Data in this exercise Start Marker

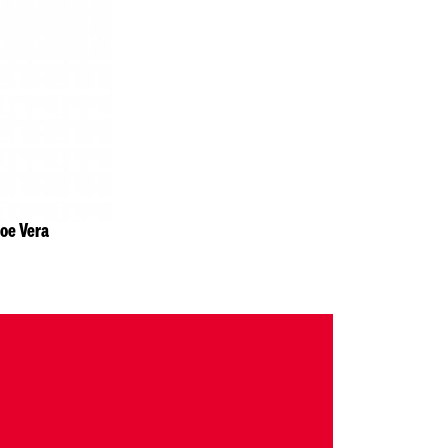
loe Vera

Data in this exercise End Marker
Data in this exercise Start Marker

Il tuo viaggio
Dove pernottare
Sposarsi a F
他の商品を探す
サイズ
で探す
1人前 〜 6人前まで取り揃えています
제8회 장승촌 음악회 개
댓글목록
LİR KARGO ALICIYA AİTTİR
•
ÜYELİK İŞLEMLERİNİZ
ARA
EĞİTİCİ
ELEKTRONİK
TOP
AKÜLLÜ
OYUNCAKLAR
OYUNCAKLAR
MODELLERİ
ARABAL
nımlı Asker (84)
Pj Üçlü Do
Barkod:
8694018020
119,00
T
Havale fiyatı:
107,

Data in this exercise End Marker
Data in this exercise Start Marker

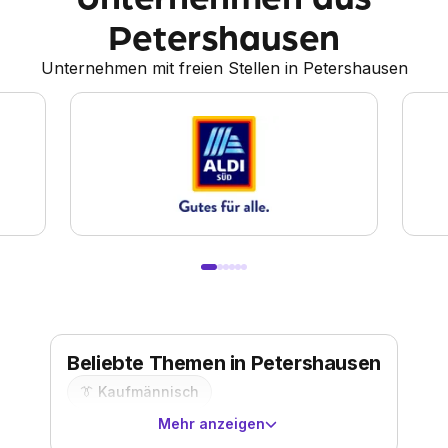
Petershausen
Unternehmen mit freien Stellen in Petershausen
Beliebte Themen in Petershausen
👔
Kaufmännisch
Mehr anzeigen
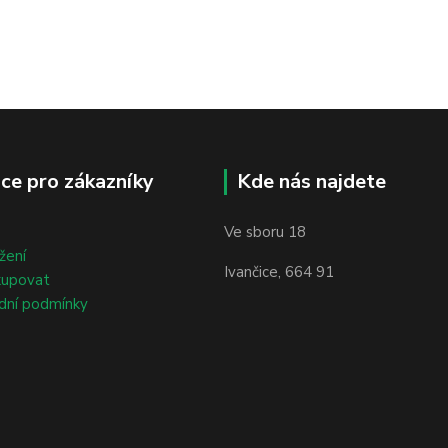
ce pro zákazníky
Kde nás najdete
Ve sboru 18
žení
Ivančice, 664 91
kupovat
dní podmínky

Data in this exercise End Marker

List every line in the records above that contains the word "Petershausen".

Petershausen
Unternehmen mit freien Stellen in Petershausen
Beliebte Themen in Petershausen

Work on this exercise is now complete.